Około 270 uczniów z kilku regionów kraju poddano prewencyjnie kwarantannie na Majorce, początkowo w tych samych pokojach hotelowych, w których przebywali na wakacjach. Teraz są przewożeni do hotelu covidowego w Palma de Mallorca, gdzie zostają poddawani testom - poinformował w niedzielę lokalny rząd Balearów.
Wejścia i wyjścia z hotelu pilnuje Gwardia Cywilna, a uczniom zagrożono surowymi sankcjami pieniężnymi za opuszczenie pokoju. Przymusową 10-dniową kwarantannę oraz ścisłą izolację nakazała dyrektor generalna ds. zdrowia na Balearach Maria Antonia Font.

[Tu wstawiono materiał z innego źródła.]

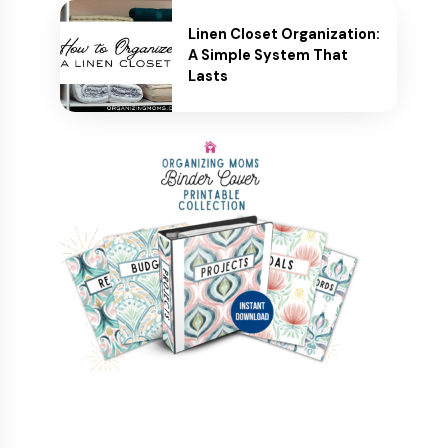
Linen Closet Organization:
A Simple System That
Lasts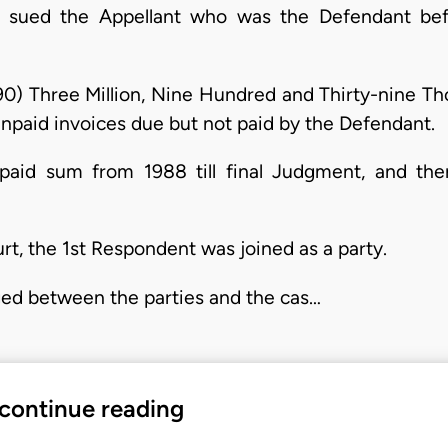
rt sued the Appellant who was the Defendant be
90) Three Million, Nine Hundred and Thirty-nine Th
npaid invoices due but not paid by the Defendant.
npaid sum from 1988 till final Judgment, and ther
rt, the 1st Respondent was joined as a party.
ed between the parties and the cas…
 continue reading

Hotel covidowy w Palma de Mallorca liczy 384 pokoi na 14 piętrach i jest przeznaczony jedynie dla zakażonych turystów.
Hotel-więzienie. "Czujemy się jak króliki doświadczalne"
Regionalny rząd Balearów chce przewieźć wszystkich podejrzanych o zakażenie koronawirusem do ośrodka, ale napotkał na sprzeciw uczniów i rodziców, którzy twierdzą, że "dzieci są zdrowe i do tej pory nikt nie zrobił im testu". Uczniowie w większości przypadków nie wykazują symptomów choroby albo mają jedynie lekkie objawy.
Jedna z matek złożyła skargę do sądu przeciwko Font za nielegalne jej zdaniem przewiezienie i przetrzymywanie w hotelu jej nieletniego syna oraz o nadużycie władzy. Uczniowie mają od 17 do 19 lat, a do odizolowania nieletnich potrzebne jest zezwolenie rodziców.
Ponad 30 uczniów z Kadyksu poskarżyło się na przymusową kwarantannę na pierwszym piętrze hotelu Cassandra na Majorce. - Czujemy się jak króliki doświadczalne, chcą nas przewieźć i odizolować w hotelu covidowym, gdzie możemy się zarazić, nikt nie robi nam testów - powiedzieli na nagraniu wideo. Uczniowie twierdzą, że są "jedyną grupą na kwarantannie w tym hotelu, gdyż turyści zagraniczni, którzy tu przebywają, poruszają się swobodnie". Młodzi ludzie dodali, że wielu z nich ma wkrótce egzaminy konkursowe do policji, egzaminy na studia w celu poprawienia oceny albo powinni zapisywać się na uniwersytety, tymczasem są przetrzymywani wbrew ich woli na Majorce. Uczniowie masowo odmawiają poddawania się testom i usiłują wydostać z wyspy – pisze "El Mundo" w poniedziałek.
Ministerstwo zdrowia zaleciło uczniom, którzy planowali pomaturalną podróż na Baleary, aby ją anulowali w związku z masowymi zakażeniami.